If you want to own a construction company, an existing business may look like the ideal choice. Taking over a readymade business with customers, employees, contracts, and a reputation can mean a quicker road to profits.
It can be a boon to take over a construction company without having to do the “dirty work” of getting things off the ground. Don’t forget you’re also inheriting someone else’s “headaches.” It’s important to weigh the pros and cons of buying an existing construction business.
Pros of Buying an Existing Business
“Buying a construction business with a proven track record can enhance your chances for success,” says attorney William Eigner, a partner at the West Coast-based business and litigation law firm Procopio, Cory, Hargreaves & Savitch LLP practicing Construction and Infrastructure Law.
Here are the top benefits of buying an existing business.

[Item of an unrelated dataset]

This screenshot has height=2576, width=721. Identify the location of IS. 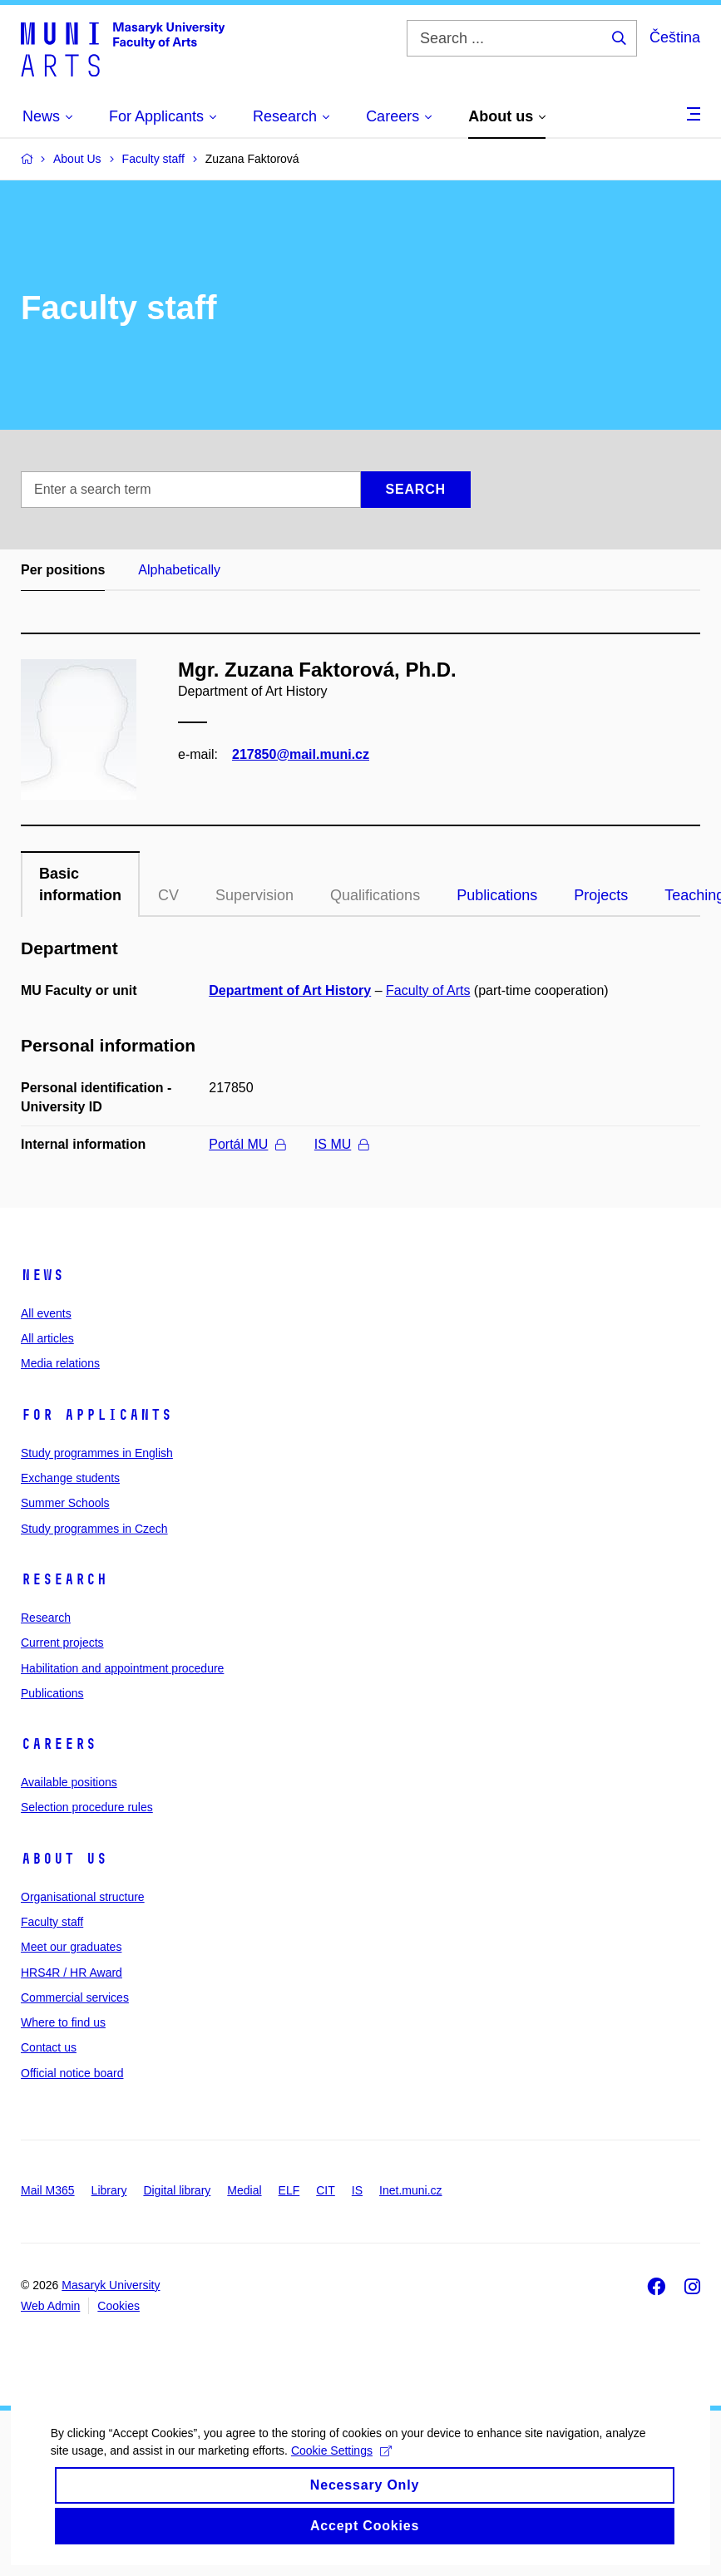 (357, 2190).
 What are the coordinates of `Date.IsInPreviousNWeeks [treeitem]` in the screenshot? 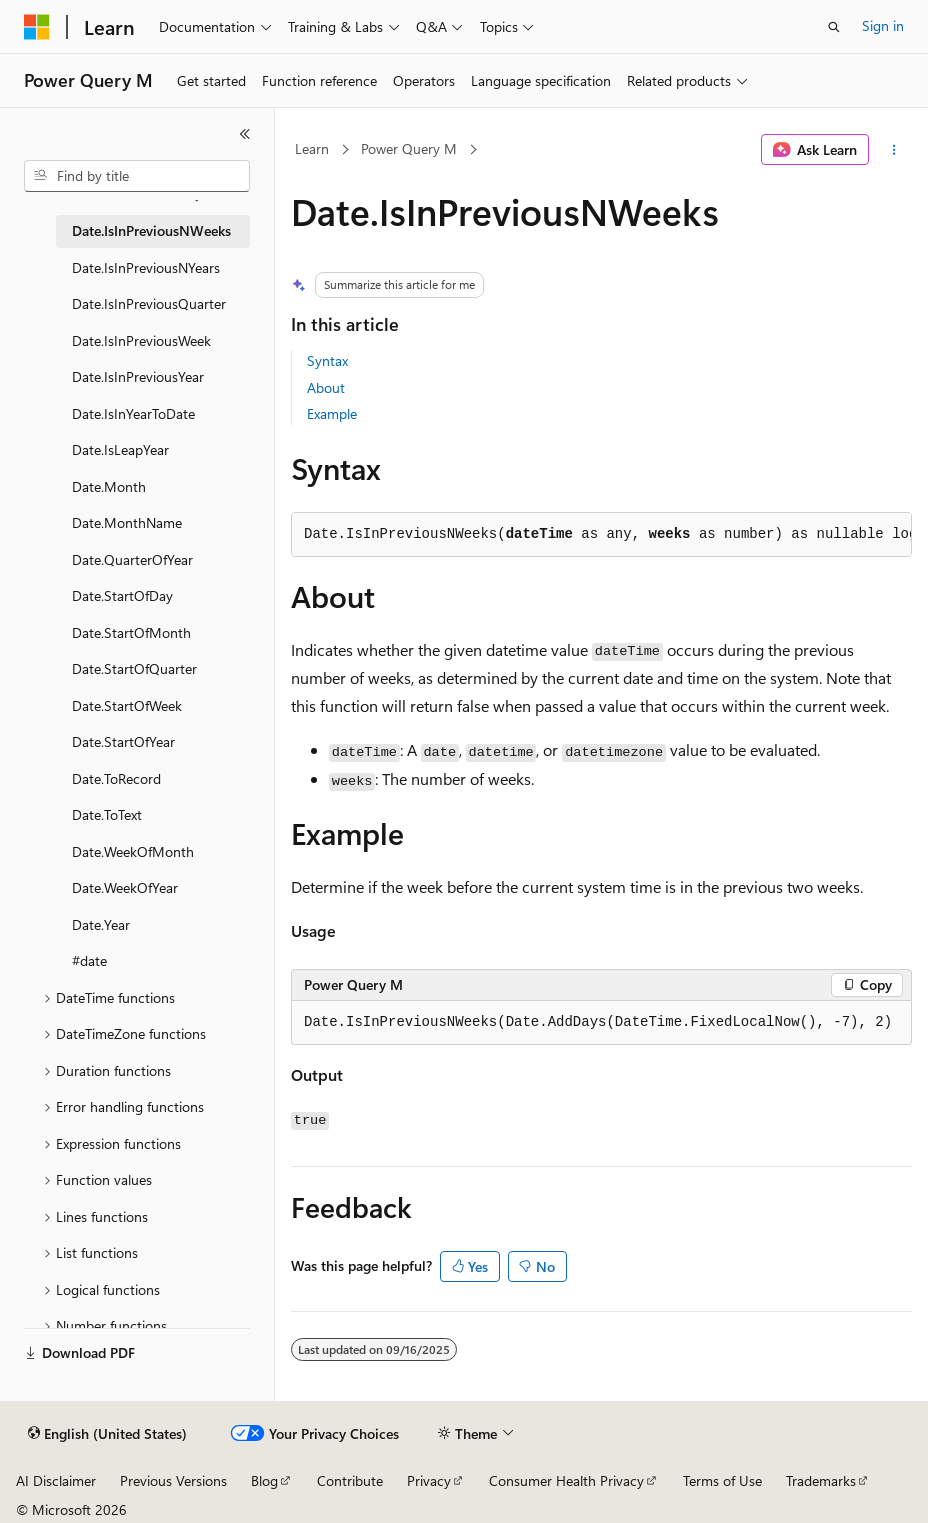 It's located at (151, 230).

- Quick profits. “Starting out with the assets of a company, including employees and a project pipeline, equipment leases, vehicles, and insurance policies, means you can realize revenue much sooner than someone beginning a business from scratch,” says Eigner.

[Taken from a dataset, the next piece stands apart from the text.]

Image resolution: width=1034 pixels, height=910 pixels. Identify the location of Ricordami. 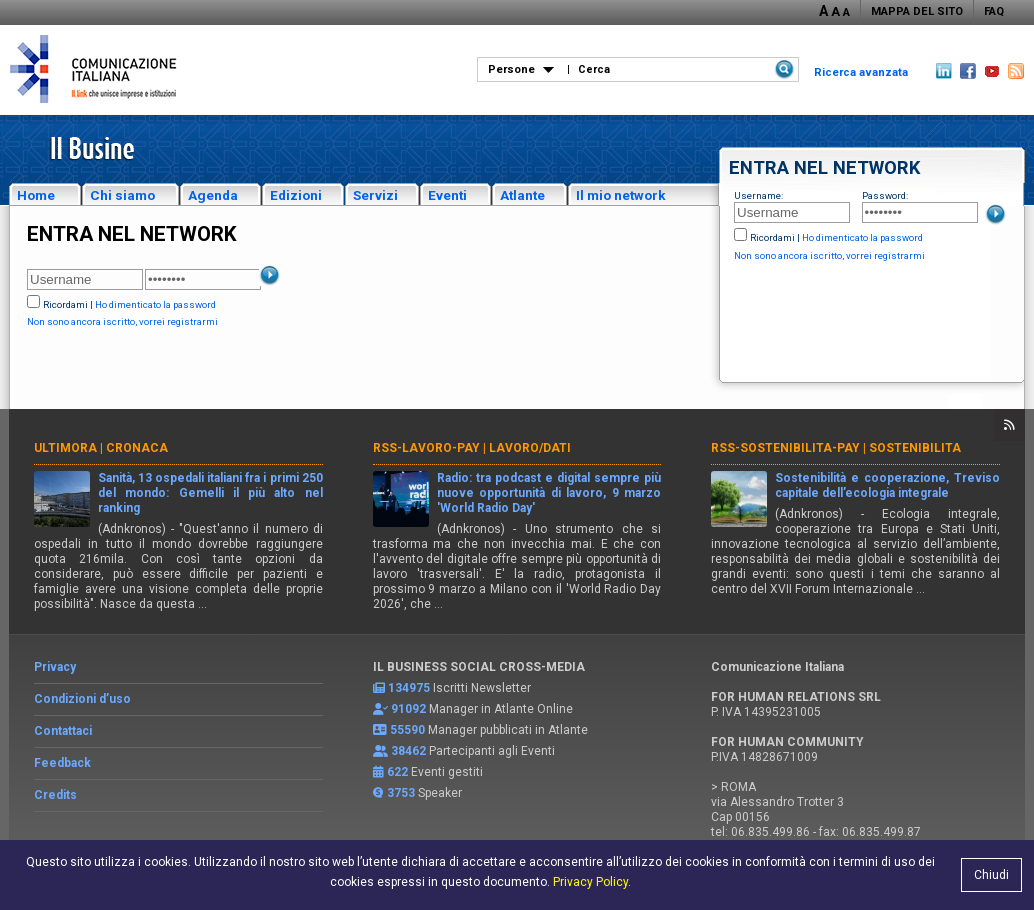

- Ready cash-flow. Setting up a startup generally involves a period of one to three years when the owner is paid very little, if anything. With an existing business, you can generally draw a reasonable salary from the get-go.

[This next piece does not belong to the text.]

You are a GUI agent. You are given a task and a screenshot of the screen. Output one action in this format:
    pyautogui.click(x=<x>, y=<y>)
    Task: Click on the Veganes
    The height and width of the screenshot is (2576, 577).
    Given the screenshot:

- Built-in brand. Any marketing and brand building the prior owner has done is yours to capitalize on. Having an established name in your market goes a long way toward ensuring your business stays competitive and successful. An established reputation—if it’s a good one—makes it easier to get new contracts.
- Cultivated business relationships. Existing construction businesses feature customer and vendor lists that took the prior owner years to build. This feature alone might make buying an existing business preferable to starting from scratch.
- Seasoned employees. The workforce that often comes with a business sale means you’re ready to serve customers immediately. It may be that some of the employees hold specialty licenses that you don’t have; an additional bonus, notes Eigner.
Cons of Buying an Existing Business
Of course, buying a business also has its drawbacks. Consider the following cons.
- You still require a general contractor’s license. When a sole owner sells a contracting business to you, the license is not transferrable and can’t be included in the sale. You must have or obtain your own license before legally offering services.
- Vast experience required. For continued success of the business, it’s imperative that you have the required know-how. This isn’t the time to learn the ropes. If you’re still green, it’s best to first gain experience by working for other construction companies in various capacities.
- It can be costly. In order to purchase a successful business, you must provide a substantial amount of cash or get funding. Starting your own business generally involves fewer out-of-pocket expenses.
- Potential dissension in the ranks. People tend to bristle at change, even if it’s for the better. You need to be prepared for this. At first, existing employees may not react well to having someone new at the helm, especially if you change procedures and expectations too quickly. This could cause existing employees to jump ship. On the other hand, existing policies may not jibe with your new ideas.
- You’re exposed to liability. The former owner was bound to have collected liabilities while running the business. According to Eigner, these may include “latent construction defects and environmental problems for which you’re now responsible, contract claims, employee issues (even claims for past sexual harassment), retirement plan issues, and tax problems.”
If you decide to buy an existing construction business, Eigner suggests purchasing the company’s assets rather than the equity or stock in the business, which may relieve you of some liabilities.
“It’s also a good idea to have a large part of the purchase price characterized as an earn-out to ensure that the seller has not misrepresented,” says Eigner. “Naturally, sellers want to minimize escrows and earn-outs, while buyers want to protect themselves from undisclosed liabilities. In that case, also consider representations and warranties insurance.”